Dış ticaret açığı Ekim
ayında 3,6 milyar dolar ile geçen yılın aynı
ayının çok altında gerçekleşti. Geçen
yılın aynı ayında verilen açık 6,3 milyar dolar düzeyindeydi. İhracat, Ekim
ayında yıllık bazda %3.1 artışla 13,3 milyar dolar olurken, artış oranındaki
gerçekleşmenin TİM öncü verilerine göre yüksek olmasında bu yıl altın
ihracatının 681mn dolara yükselmesi (geçen yıl 44mn dolar) etkili oldu. İthalat
ise %11.9 azalışla 16,9 milyar dolar düzeyinde oluştu. Böylece, beklendiği gibi
yıllık dış ticaret açığı sert düşüş göstererek 69,6 milyar dolar ile Kasım 2010’dan
beri en düşük düzeyine indi. Dış ticaret açığının gelecek ay da baz etkisi ve
enerji ithalatının düşüklüğü nedeniyle gerileme eğilimini sürdürmesi
beklenebilir.
Dış
ticaret dengesini enerji grubu yine çok olumlu etkilemeye devam ederken, altın
grubunun etkisi de olumlu oldu. Altın ithalatının Ekim
ayında ($203mn) düşük kalması ve ihracatının geçen yılın çok üzerinde olması
nedeni ile, altın ticaretinin yıllık dış ticaret açığına getirdiği iyileşme 834mn
dolar olurken, ilk on ay sonundaki toplam iyileşme ise 5,7 milyar dolara yükseldi.
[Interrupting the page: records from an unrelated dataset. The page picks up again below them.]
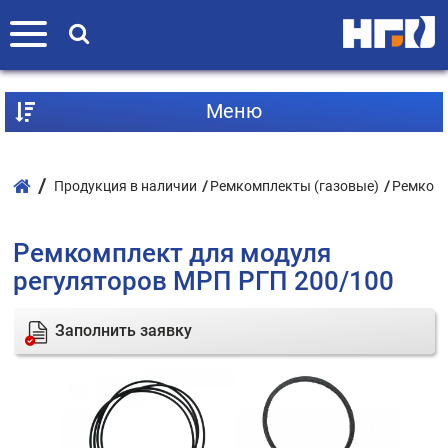
Mеню
Продукция в наличии
Ремкомплекты (газовые)
Ремкомп
Ремкомплект для модуля
регуляторов МРП РГП 200/100
Заполнить заявку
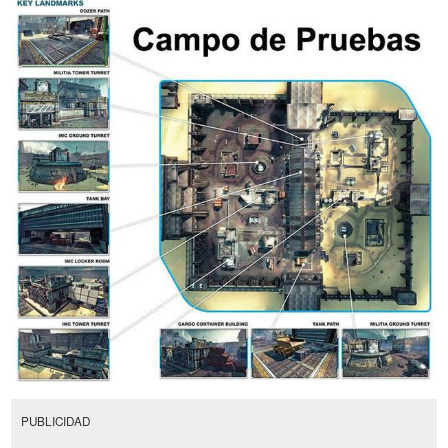
PUBLICIDAD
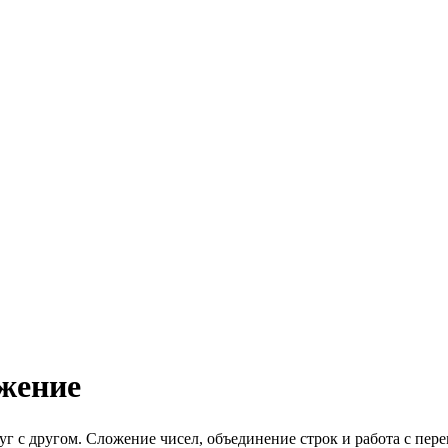
жение
г с другом. Сложение чисел, объединение строк и работа с пе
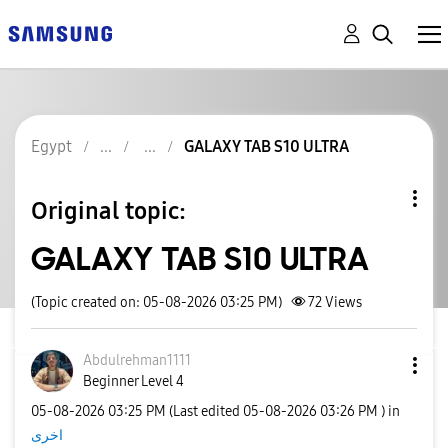
Egypt
GALAXY TAB S10 ULTRA
Original topic:
GALAXY TAB S10 ULTRA
(Topic created on: 05-08-2026 03:25 PM)
72
Views
Abdulrehman1111
Beginner Level 4
‎05-08-2026
03:25 PM
(Last edited
‎05-08-2026
03:26 PM
) in
اخرى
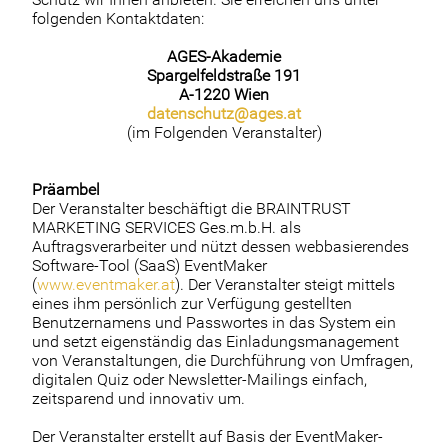
folgenden Kontaktdaten:
AGES-Akademie
Spargelfeldstraße 191
A-1220 Wien
datenschutz@ages.at
(im Folgenden Veranstalter)
Präambel
Der Veranstalter beschäftigt die BRAINTRUST
MARKETING SERVICES Ges.m.b.H. als
Auftragsverarbeiter und nützt dessen webbasierendes
Software-Tool (SaaS) EventMaker
(
www.eventmaker.at
). Der Veranstalter steigt mittels
eines ihm persönlich zur Verfügung gestellten
Benutzernamens und Passwortes in das System ein
und setzt eigenständig das Einladungsmanagement
von Veranstaltungen, die Durchführung von Umfragen,
digitalen Quiz oder Newsletter-Mailings einfach,
zeitsparend und innovativ um.
Der Veranstalter erstellt auf Basis der EventMaker-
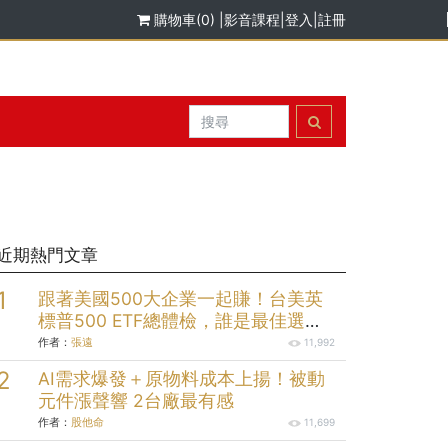
購物車(0)
|
影音課程
|
登入
|
註冊
近期熱門文章
跟著美國500大企業一起賺！台美英
標普500 ETF總體檢，誰是最佳選
擇？
作者：
張遠
11,992
AI需求爆發＋原物料成本上揚！被動
元件漲聲響 2台廠最有感
作者：
股他命
11,699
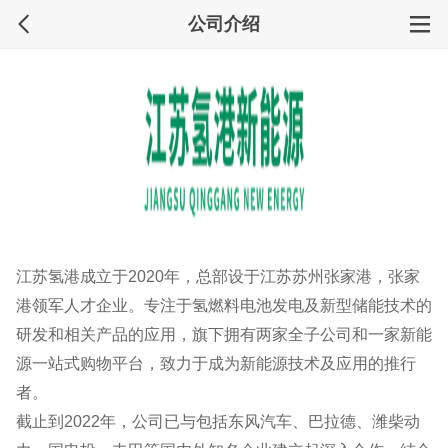
公司介绍
江苏氢港成立于2020年，总部设于江苏苏州张家港，张家
港领军人才企业。专注于氢燃料电池发电及新型储能技术的
研发和相关产品的应用，旗下拥有两家全子公司和一家新能
源一站式购物平台，致力于成为新能源技术及应用的推行
者。
截止到2022年，公司已与包括东风汽车、巴拉德、潍柴动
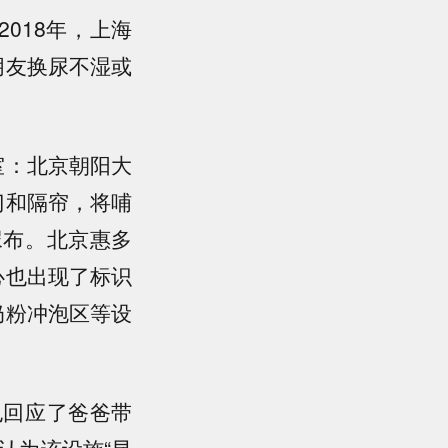
2018年，上海
朋友换尿不湿或
室：北京朝阳大
门和隔帘，将哺
尿布。北京惠多
心也出现了标识
奶粉冲泡区等设
也回应了爸爸带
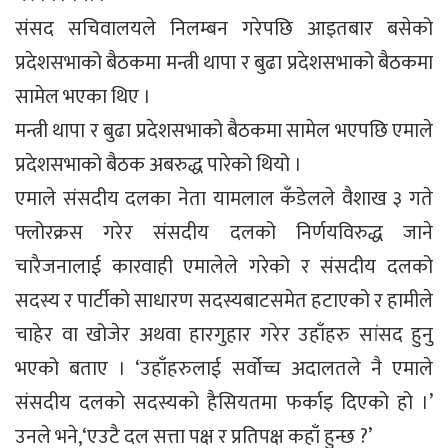
संसद सचिवालयले निलम्बन गरेपछि आइतबार बसेको
प्रदेशसभाको बैठकमा मन्त्री थापा र बुढा प्रदेशसभाको बैठकमा
सामेल भएका थिए ।
मन्त्री थापा र बुढा प्रदेशसभाको बैठकमा सामेल भएपछि एमाले
प्रदेशसभाको बैठक अबरुद्ध पारेको थियो ।
एमाले संसदीय दलका नेता यामलाल कँडेलले वैशाख ३ गते
फ्लोरक्रस गरेर संसदीय दलको निर्णयविरुद्ध जाने
चारैजनालाई कारवाही एमालेले गरेको र संसदीय दलको
सदस्य र पार्टीको साधारण सदस्यबाटसमेत हटाएको र हामीले
चाहेर वा खोजेर अथवा हारगुहार गरेर उहाँहरु सांसद हुनु
भएको बताए । ‘उहाँहरुलाई सर्वोच्च अदालतले नै एमाले
संसदीय दलको सदस्यको हैसियतमा फर्काइ दिएको हो ।’
उनले भने,‘एउटै दल सत्ता पक्ष र प्रतिपक्ष कहाँ हुन्छ ?’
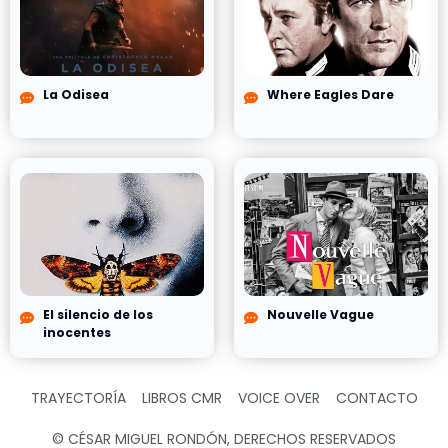
La Odisea
Where Eagles Dare
El silencio de los
Nouvelle Vague
inocentes
TRAYECTORÍA
LIBROS CMR
VOICE OVER
CONTACTO
© CÉSAR MIGUEL RONDÓN, DERECHOS RESERVADOS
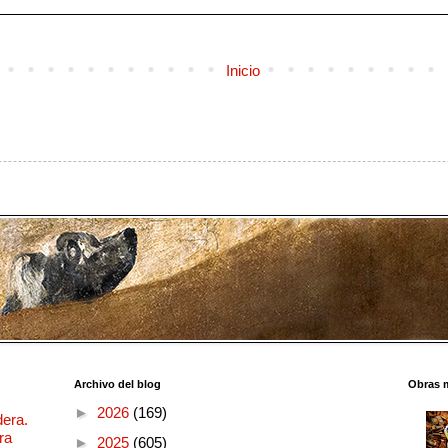
Inicio
Archivo del blog
Obras 
►
2026
(169)
dera.
ra
►
2025
(605)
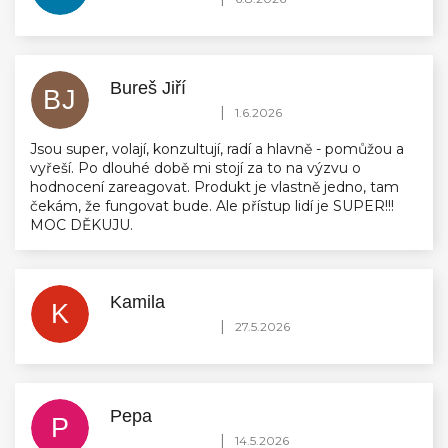
Bureš Jiří
BJ
Hodnocení obchodu je 5 z 5 hvězdiček.
|
1.6.2026
Jsou super, volají, konzultují, radí a hlavně - pomůžou a
vyřeší. Po dlouhé době mi stojí za to na výzvu o
hodnocení zareagovat. Produkt je vlastně jedno, tam
čekám, že fungovat bude. Ale přístup lidí je SUPER!!!
MOC DĚKUJU.
Kamila
K
Hodnocení obchodu je 5 z 5 hvězdiček.
|
27.5.2026
Pepa
P
Hodnocení obchodu je 5 z 5 hvězdiček.
|
14.5.2026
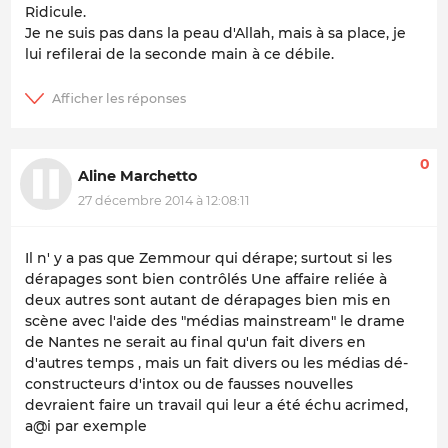
Ridicule.
Je ne suis pas dans la peau d'Allah, mais à sa place, je
lui refilerai de la seconde main à ce débile.
0
Aline Marchetto
27 décembre 2014 à 12:08:11
Il n' y a pas que Zemmour qui dérape;
surtout si les
dérapages
sont
bien contrôlés
Une affaire reliée à
deux autres sont autant de dérapages bien mis en
scène avec l'aide des "médias mainstream" le drame
de Nantes ne serait au final qu'un fait divers en
d'autres temps , mais un fait divers ou les médias dé-
constructeurs d'intox ou de fausses nouvelles
devraient faire un travail qui leur a été échu acrimed,
a@i par exemple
2012 yılında altın dış ticareti dengesi 5,7 milyar dolar fazla, 2013 yılında
11,8 milyar dolar açık ve geçen yıl ise yine 3,9 milyar dolar açık vermişti.
Enerji ithalatı ise sert düşüş eğilimini korurken, Ocak-Ekim döneminde enerji
ithalatında toplam düşüş ise 13,9 milyar dolar oldu. Böylece son 12 aylık
enerji ithalatı da 41,0 milyar dolara gerilemiş oldu.
İthalat alt
gruplarından gelen sinyaller üretim, iç talep ve
yatırımlar gibi büyüme bileşenleri açısından ise görece olumlu bir tablo çizdi.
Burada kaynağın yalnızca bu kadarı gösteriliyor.